Monday, April 16, 2012

Walt Whitman



Beginning my studies the first step pleas'd me so much,
The mere fact consciousness, these forms, the power of motion,
The least insect or animal, the senses, eyesight, love,
The first step I say awed me and pleas'd me so much,
I have hardly gone and hardly wish'd to go any farther,
But stop and loiter all the time to sing it in ecstatic songs.



To the States or any one of them, or any city of the States, 
Resist much, obey little, 
Once unquestioning obedience, once fully enslaved,
Once fully enslaved, no nation, state, city of this earth, 
ever afterward resumes its liberty. 



On journeys through the States we start,
(Ay through the world, urged by these songs,
Sailing henceforth to every land, to every sea,)
We willing learners of all, teachers of all, and lovers of all.

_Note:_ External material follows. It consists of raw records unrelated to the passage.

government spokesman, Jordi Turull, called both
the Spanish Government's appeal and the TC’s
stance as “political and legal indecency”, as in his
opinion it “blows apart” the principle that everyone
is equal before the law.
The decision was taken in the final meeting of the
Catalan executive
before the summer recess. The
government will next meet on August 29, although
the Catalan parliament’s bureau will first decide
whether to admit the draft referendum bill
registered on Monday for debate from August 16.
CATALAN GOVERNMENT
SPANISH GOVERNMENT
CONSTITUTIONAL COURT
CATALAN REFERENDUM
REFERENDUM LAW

We have watch'd the seasons dispensing themselves
and passing on, 
And have said, Why should not a man or woman do
as much as the seasons, and effuse as much? 

We dwell a while in every city and town,
We pass through Kanada, the North-east,
the vast valley of the Mississippi, and the Southern States, 
We confer on equal terms with each of the States,
We make trial of ourselves and invite men and women to hear,
We say to ourselves, Remember, fear not, be candid,
promulge the body and the soul,
Dwell a while and pass on, be copious, temperate, chaste, magnetic, 
And what you effuse may then return as the seasons return,
And may be just as much as the seasons.


Here, take this gift,
I was reserving it for some hero, speaker, or general,
One who should serve the good old cause, the great idea,
the progress and freedom of the race, 
Some brave confronter of despots, some daring rebel;
But I see that what I was reserving belongs to you
just as much as to any. 


Me imperturbe, standing at ease in Nature,
Master of all or mistress of all,
aplomb in the midst of irrational things,
Imbued as they, passive, receptive, silent as they,
Finding my occupation, poverty, notoriety, foibles, crimes,
less important than I thought, 
Me toward the Mexican sea,
or in the Mannahatta or the Tennessee,
or far north or inland, 
A river man, or a man of the woods or
of any farm-life of these States or of the coast,
or the lakes or Kanada,
Me wherever my life is lived,
O to be self-balanced for contingencies, 
To confront night, storms, hunger, ridicule,
accidents, rebuffs, as the trees and animals do. 


Thither as I look I see each result and glory retracing itself
and nestling close, always obligated, 
Thither hours, months, years—thither trades,
compacts, establishments, even the most minute, 
Thither every-day life, speech, utensils, politics, persons, estates;
Thither we also, I with my leaves and songs, trustful, admirant,
As a father to his father going takes his children along with him.

Stranger, if you passing meet me and desire to speak to me,
why should you not speak to me? 
And why should I not speak to you?



For him I sing,
I raise the present on the past,
(As some perennial tree out of its roots, the present on the past,)
With time and space I him dilate and fuse the immortal laws,
To make himself by them the law unto himself.